• **Your task**
When you come to the line with "Alocar fundos para vários traders ou", begin repeating; continue exactly through the final line of the records and include nothing from before.

• **Data extract**
--------------------------------
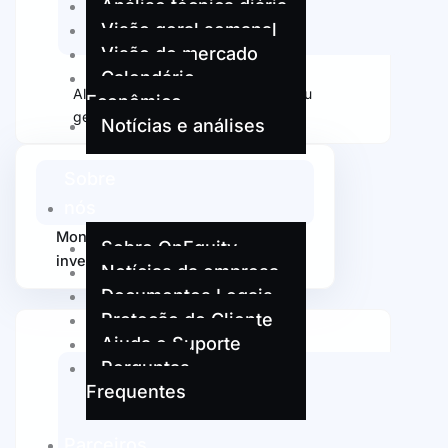
Análise técnica diária
Visão geral semanal
Visão do mercado
Calendário
Alocar fundos para vários traders ou
Econômico
gestores
Notícias e análises
Sobre
nós
Monitore o desempenho dos
Sobre OnEquity
investimentos em tempo real
Notícias da empresa
Documentos Legais
Proteção do Cliente
Ajuda e Suporte
Perguntas
Frequentes
Parceiros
--------------------------------
• **Output**
Alocar fundos para vários traders ou
Econômico
gestores
Notícias e análises
Sobre
nós
Monitore o desempenho dos
Sobre OnEquity
investimentos em tempo real
Notícias da empresa
Documentos Legais
Proteção do Cliente
Ajuda e Suporte
Perguntas
Frequentes
Parceiros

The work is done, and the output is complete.